PROBLEM. Nothing is needed except the lines below that run from the one with "keanggotaan badan" through the one with "peuvent être", repeated exactly.

EXERCISE INPUTS.
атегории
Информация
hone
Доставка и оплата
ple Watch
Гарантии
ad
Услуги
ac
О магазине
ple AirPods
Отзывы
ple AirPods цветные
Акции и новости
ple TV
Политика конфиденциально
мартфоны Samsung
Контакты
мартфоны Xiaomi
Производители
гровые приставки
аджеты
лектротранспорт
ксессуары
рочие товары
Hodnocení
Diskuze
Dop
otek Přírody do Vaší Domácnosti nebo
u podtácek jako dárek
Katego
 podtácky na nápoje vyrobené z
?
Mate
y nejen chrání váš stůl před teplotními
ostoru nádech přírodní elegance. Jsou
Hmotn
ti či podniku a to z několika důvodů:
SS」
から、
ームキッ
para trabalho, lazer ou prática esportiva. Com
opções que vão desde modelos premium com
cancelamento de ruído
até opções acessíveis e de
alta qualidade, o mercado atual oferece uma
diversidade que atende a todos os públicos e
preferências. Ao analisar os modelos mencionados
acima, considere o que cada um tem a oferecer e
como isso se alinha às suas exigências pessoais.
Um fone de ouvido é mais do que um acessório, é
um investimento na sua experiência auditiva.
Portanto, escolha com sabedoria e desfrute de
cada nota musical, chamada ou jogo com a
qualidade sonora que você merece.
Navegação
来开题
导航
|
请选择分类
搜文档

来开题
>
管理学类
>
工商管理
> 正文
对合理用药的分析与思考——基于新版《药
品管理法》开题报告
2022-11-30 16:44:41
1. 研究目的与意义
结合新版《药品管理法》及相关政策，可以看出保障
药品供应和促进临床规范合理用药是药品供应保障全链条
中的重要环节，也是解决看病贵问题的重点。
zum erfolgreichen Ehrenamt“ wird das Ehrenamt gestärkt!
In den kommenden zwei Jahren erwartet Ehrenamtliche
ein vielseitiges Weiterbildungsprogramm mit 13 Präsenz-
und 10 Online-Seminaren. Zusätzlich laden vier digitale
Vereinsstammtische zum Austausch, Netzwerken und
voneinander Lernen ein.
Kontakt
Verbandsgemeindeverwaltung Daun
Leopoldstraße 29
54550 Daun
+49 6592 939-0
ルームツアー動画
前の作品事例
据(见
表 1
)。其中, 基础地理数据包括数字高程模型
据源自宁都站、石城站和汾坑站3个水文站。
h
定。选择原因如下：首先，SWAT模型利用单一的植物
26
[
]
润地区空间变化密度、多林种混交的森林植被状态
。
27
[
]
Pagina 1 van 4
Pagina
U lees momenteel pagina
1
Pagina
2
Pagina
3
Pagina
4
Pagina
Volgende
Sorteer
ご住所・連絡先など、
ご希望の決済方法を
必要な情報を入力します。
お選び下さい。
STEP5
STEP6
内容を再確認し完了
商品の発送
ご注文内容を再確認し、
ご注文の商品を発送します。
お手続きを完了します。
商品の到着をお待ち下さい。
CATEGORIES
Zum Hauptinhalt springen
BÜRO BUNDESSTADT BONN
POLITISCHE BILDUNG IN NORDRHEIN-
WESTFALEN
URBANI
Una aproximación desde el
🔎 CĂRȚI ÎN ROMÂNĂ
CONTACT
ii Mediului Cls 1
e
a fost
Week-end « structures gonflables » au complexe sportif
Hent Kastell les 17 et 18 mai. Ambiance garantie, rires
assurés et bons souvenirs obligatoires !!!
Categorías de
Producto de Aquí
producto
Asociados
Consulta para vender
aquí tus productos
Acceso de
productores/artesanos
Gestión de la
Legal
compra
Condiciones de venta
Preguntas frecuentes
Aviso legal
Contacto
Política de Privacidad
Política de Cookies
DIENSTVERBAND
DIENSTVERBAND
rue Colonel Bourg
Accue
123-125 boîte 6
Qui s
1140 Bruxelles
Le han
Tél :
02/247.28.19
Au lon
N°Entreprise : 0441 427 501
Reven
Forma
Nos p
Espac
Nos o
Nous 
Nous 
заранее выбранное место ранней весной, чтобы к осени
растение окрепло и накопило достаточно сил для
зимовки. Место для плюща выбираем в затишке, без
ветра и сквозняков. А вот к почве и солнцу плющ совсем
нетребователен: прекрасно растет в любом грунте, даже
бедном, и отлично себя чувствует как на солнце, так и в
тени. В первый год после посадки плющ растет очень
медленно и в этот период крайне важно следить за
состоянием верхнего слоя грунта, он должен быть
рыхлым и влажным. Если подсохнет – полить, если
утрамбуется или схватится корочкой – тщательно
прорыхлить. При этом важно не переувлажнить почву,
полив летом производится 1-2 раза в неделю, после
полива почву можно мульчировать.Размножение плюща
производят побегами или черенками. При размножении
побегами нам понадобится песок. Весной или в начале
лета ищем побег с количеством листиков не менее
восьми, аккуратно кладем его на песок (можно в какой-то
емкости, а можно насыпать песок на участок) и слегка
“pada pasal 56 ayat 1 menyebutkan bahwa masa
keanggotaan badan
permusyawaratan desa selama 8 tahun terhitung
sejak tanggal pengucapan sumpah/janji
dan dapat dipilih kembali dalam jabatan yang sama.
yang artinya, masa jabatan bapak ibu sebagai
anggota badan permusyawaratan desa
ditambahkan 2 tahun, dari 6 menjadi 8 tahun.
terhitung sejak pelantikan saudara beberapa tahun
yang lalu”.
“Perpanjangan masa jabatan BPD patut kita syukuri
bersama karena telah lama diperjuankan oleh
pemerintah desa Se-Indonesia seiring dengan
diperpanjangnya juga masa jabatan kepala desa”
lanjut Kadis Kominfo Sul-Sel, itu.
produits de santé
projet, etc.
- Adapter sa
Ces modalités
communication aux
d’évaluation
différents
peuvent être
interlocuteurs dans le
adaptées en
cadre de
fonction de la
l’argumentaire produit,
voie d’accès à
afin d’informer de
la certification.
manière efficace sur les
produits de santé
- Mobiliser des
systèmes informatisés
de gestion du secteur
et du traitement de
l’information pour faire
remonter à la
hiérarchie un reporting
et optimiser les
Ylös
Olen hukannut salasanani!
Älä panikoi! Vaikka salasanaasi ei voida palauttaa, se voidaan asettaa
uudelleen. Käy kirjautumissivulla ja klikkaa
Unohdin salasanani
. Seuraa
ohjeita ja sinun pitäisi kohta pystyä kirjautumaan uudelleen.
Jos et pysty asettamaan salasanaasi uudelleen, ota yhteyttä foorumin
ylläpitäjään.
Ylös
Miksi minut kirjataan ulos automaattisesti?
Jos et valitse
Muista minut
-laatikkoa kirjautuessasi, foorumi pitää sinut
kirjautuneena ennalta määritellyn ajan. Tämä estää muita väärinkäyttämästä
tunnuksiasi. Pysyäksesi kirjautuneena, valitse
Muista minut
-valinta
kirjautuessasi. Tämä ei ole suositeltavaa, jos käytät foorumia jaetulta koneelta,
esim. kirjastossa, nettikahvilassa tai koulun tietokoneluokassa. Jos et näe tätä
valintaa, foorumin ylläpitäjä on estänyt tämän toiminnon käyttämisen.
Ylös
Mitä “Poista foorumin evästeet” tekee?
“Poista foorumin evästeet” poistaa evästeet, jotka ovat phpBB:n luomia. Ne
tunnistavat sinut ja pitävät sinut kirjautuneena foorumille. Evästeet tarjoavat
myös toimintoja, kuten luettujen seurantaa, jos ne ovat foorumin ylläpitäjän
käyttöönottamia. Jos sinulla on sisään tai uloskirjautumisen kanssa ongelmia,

RESULT OF THIS TASK.
keanggotaan badan
permusyawaratan desa selama 8 tahun terhitung
sejak tanggal pengucapan sumpah/janji
dan dapat dipilih kembali dalam jabatan yang sama.
yang artinya, masa jabatan bapak ibu sebagai
anggota badan permusyawaratan desa
ditambahkan 2 tahun, dari 6 menjadi 8 tahun.
terhitung sejak pelantikan saudara beberapa tahun
yang lalu”.
“Perpanjangan masa jabatan BPD patut kita syukuri
bersama karena telah lama diperjuankan oleh
pemerintah desa Se-Indonesia seiring dengan
diperpanjangnya juga masa jabatan kepala desa”
lanjut Kadis Kominfo Sul-Sel, itu.
produits de santé
projet, etc.
- Adapter sa
Ces modalités
communication aux
d’évaluation
différents
peuvent être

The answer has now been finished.